*Activity:*
Among the entries below, find every line that contains the string "Main", then copy it.
Source material START
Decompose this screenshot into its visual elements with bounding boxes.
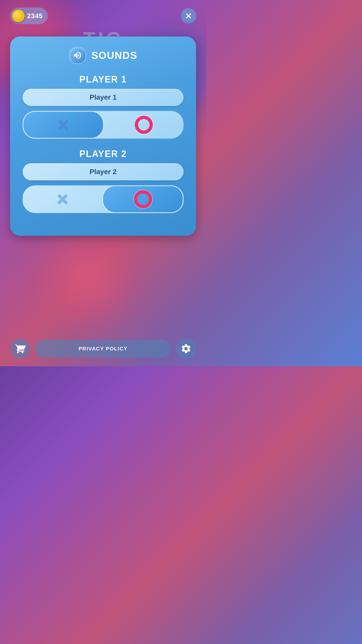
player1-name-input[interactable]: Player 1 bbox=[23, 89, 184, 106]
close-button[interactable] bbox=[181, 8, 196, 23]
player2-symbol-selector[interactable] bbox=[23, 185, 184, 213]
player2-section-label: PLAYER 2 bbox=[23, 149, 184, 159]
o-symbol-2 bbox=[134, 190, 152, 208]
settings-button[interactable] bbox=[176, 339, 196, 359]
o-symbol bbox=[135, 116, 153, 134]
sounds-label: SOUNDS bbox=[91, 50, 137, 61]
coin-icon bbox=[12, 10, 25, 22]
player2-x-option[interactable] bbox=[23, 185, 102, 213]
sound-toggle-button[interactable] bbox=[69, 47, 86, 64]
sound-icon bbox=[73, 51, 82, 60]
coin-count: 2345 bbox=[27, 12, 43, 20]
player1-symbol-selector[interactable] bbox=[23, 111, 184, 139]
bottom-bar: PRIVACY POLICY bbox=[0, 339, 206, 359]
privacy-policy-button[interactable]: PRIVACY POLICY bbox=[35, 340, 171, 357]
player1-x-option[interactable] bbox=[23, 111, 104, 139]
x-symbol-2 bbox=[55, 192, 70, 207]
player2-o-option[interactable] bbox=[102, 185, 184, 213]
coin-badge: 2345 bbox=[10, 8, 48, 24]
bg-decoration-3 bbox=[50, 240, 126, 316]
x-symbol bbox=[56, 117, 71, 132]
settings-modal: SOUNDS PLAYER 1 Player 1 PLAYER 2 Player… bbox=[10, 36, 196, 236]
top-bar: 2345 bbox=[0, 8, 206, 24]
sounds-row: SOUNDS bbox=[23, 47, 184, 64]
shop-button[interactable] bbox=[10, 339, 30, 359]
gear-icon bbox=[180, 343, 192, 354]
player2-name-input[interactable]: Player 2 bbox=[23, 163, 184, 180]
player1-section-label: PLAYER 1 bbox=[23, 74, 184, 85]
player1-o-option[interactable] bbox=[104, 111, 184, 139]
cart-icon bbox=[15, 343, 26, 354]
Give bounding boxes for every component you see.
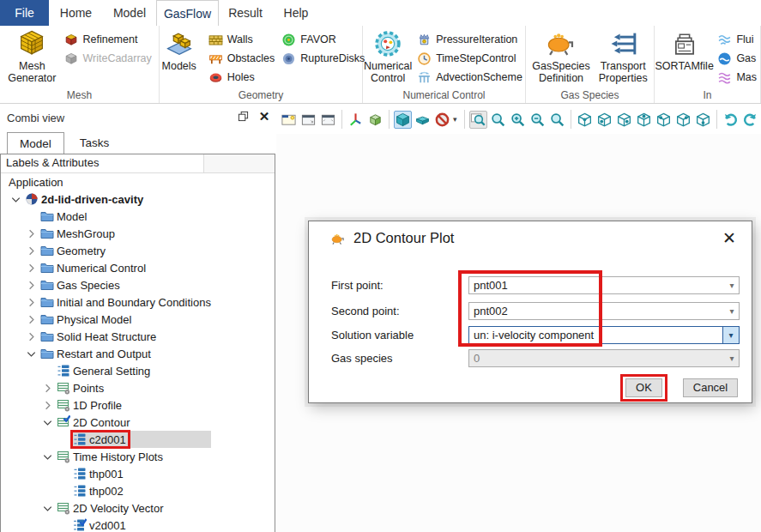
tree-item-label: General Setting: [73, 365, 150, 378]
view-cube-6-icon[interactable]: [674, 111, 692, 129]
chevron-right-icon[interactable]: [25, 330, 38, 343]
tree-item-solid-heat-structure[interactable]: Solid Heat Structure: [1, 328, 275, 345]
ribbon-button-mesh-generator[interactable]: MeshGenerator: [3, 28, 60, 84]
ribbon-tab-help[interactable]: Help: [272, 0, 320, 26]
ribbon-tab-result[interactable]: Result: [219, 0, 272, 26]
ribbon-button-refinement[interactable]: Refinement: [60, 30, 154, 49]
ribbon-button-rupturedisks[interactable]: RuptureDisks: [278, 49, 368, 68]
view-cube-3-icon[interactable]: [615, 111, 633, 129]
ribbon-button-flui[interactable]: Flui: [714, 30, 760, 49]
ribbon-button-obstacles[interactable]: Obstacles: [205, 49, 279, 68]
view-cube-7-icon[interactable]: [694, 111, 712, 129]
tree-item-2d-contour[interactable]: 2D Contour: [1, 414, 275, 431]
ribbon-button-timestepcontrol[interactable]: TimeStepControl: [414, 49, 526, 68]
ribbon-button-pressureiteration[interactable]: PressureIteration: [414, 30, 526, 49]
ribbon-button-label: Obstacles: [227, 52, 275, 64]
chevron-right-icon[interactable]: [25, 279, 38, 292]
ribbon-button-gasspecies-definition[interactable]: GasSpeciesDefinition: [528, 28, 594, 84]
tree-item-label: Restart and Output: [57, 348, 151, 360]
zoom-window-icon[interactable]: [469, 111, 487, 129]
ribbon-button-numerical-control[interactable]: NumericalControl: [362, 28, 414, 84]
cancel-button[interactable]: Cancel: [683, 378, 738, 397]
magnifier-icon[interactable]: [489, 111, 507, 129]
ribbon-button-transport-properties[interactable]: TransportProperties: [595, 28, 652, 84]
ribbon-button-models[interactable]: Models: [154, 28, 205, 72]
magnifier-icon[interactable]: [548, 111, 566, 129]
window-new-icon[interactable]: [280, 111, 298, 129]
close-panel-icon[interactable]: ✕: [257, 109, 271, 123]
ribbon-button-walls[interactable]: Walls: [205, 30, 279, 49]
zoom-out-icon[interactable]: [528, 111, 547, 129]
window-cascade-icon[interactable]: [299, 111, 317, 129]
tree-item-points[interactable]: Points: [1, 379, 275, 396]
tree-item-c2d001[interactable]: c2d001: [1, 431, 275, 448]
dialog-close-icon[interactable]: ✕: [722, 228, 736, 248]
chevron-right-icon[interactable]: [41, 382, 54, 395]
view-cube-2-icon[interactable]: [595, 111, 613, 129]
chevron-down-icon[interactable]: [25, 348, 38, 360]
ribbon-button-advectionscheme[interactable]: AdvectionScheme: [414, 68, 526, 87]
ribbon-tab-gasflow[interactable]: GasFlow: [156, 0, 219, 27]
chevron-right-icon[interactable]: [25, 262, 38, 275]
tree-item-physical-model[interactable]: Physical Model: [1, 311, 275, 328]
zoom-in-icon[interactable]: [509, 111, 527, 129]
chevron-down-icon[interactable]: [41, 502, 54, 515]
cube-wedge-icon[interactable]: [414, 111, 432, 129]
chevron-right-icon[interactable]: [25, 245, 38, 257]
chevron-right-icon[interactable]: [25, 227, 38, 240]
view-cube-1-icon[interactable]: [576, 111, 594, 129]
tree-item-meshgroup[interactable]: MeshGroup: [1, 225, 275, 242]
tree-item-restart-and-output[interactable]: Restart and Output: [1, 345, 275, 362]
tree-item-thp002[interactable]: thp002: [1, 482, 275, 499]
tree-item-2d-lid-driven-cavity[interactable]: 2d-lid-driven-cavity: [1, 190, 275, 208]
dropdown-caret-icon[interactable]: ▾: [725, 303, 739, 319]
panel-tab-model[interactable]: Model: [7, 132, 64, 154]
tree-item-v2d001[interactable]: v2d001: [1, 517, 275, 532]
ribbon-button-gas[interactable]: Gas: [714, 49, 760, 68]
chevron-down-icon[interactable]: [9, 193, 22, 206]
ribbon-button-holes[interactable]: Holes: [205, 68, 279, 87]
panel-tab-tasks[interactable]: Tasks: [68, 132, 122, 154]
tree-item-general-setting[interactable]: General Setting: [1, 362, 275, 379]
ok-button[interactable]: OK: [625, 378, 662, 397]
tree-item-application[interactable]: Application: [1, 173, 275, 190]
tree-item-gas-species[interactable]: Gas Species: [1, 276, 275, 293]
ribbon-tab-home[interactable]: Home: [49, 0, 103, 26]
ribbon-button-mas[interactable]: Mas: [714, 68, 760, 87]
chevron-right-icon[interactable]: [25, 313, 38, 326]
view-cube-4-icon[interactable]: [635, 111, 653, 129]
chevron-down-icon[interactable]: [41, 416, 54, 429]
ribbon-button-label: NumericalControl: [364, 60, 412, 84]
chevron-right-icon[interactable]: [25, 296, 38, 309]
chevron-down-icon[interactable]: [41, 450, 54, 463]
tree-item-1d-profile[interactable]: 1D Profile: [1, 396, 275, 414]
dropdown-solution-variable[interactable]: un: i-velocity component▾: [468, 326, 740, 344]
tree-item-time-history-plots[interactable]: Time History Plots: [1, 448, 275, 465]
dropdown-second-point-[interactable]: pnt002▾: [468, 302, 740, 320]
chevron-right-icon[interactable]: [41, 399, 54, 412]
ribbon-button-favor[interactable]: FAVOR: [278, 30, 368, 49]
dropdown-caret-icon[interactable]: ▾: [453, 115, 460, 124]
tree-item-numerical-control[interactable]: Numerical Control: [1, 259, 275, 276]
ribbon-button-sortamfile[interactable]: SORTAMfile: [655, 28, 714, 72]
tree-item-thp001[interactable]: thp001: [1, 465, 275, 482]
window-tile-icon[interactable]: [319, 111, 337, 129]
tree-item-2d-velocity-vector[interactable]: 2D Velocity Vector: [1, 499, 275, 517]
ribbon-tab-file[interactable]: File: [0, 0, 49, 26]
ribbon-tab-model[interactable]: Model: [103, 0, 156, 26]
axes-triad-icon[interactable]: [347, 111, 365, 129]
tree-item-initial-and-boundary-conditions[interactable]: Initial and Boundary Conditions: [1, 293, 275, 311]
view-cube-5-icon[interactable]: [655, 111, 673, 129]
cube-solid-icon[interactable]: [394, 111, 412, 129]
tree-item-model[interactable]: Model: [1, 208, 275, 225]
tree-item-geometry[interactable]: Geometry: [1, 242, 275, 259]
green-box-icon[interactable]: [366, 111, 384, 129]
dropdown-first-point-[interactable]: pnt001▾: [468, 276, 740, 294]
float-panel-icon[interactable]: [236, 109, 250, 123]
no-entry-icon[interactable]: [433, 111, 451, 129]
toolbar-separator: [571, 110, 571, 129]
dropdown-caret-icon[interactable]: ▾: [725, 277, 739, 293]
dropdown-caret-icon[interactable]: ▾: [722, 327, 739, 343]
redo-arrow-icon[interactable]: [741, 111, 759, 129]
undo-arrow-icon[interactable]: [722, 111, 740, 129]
Source material END
Source material START
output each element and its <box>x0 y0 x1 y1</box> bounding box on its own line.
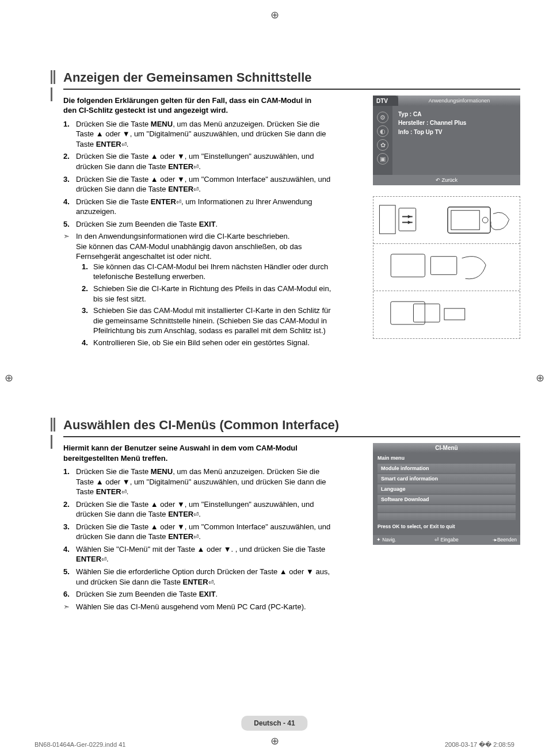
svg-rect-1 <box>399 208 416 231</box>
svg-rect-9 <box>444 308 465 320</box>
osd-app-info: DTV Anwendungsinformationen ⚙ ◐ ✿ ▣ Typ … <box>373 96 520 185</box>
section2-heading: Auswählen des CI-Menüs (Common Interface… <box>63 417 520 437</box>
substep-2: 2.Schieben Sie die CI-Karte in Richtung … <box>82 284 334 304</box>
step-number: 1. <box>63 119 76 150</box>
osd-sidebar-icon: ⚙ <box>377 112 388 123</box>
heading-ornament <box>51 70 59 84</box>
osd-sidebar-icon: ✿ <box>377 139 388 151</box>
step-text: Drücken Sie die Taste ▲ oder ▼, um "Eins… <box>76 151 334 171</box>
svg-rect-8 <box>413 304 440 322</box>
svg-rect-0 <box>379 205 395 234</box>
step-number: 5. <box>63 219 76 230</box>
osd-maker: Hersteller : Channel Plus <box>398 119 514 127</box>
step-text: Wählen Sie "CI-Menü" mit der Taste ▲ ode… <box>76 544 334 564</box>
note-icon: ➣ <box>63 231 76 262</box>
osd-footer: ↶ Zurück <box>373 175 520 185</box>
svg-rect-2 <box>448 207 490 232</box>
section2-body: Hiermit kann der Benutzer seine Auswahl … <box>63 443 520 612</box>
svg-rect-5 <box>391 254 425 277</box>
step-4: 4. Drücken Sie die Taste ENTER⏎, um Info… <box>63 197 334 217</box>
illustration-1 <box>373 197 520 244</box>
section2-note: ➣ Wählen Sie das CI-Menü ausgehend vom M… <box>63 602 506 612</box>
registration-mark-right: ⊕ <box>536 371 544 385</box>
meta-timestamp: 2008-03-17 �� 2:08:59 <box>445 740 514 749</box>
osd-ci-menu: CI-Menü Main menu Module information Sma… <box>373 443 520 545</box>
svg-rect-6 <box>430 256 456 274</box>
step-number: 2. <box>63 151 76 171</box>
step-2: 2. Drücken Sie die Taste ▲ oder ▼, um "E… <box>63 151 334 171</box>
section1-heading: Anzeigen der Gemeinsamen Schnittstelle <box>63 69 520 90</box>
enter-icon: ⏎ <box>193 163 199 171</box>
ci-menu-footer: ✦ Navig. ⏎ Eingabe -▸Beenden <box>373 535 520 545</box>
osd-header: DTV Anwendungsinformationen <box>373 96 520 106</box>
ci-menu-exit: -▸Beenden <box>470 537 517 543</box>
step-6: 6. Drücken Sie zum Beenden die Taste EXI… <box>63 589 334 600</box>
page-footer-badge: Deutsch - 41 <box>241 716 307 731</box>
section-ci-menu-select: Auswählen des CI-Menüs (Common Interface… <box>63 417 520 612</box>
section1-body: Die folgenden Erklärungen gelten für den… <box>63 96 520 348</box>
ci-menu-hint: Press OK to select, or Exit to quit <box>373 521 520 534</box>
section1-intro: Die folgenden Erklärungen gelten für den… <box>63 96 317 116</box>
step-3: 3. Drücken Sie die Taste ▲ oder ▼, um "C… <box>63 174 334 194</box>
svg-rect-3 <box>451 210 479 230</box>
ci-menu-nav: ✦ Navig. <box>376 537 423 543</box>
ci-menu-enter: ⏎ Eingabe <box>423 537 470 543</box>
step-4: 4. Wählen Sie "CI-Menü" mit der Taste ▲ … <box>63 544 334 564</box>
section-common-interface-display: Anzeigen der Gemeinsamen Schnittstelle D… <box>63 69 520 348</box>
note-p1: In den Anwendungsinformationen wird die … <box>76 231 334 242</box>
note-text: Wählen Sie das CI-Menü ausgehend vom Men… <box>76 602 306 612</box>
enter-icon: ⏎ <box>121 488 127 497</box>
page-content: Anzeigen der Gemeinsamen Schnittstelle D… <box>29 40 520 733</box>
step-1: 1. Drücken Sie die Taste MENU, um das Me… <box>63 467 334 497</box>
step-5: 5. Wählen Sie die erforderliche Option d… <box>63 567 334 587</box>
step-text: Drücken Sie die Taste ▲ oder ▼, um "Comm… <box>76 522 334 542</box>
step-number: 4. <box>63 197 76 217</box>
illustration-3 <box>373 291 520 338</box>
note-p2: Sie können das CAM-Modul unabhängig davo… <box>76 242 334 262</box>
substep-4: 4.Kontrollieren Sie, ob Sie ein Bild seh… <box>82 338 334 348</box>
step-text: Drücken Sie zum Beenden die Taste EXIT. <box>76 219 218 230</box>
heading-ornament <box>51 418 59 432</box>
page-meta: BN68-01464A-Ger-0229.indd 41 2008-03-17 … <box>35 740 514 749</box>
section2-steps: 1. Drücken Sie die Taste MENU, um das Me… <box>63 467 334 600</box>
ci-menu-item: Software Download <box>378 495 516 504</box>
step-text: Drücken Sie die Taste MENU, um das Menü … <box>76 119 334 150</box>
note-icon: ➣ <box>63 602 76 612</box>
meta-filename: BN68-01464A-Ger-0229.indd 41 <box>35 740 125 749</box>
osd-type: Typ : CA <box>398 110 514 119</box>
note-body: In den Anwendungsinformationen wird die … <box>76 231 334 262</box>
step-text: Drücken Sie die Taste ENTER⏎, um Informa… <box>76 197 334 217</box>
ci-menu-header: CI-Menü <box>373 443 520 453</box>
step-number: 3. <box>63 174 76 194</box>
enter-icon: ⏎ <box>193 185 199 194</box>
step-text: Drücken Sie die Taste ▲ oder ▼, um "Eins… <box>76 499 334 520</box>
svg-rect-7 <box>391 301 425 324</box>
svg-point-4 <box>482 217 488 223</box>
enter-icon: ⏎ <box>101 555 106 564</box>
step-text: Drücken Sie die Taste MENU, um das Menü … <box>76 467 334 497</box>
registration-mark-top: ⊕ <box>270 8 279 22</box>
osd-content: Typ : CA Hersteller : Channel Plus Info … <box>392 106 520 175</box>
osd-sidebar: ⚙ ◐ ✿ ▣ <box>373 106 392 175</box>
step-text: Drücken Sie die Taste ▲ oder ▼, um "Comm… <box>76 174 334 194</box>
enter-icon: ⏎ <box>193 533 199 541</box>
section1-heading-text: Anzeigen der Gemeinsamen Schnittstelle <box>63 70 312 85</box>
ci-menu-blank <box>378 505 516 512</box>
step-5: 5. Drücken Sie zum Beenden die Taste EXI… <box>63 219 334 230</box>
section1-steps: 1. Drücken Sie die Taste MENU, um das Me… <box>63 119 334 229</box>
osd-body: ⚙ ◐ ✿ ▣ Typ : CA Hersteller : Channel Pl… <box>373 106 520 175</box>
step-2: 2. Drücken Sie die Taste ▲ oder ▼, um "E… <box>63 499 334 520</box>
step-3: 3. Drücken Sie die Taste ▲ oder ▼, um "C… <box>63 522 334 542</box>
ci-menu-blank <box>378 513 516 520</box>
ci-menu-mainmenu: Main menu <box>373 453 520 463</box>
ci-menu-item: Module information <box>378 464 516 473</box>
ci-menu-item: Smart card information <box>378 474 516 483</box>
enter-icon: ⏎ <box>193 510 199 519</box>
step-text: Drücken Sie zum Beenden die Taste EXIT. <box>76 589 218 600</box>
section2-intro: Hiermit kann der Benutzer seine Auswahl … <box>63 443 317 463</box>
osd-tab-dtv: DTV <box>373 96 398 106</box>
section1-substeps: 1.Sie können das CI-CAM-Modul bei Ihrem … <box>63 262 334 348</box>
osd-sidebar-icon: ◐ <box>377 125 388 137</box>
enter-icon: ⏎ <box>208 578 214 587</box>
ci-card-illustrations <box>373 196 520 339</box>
Source material END
*Answer to this problem:*
osd-ci-menu: CI-Menü Main menu Module information Sma… <box>373 443 520 545</box>
ci-menu-mainmenu: Main menu <box>373 453 520 463</box>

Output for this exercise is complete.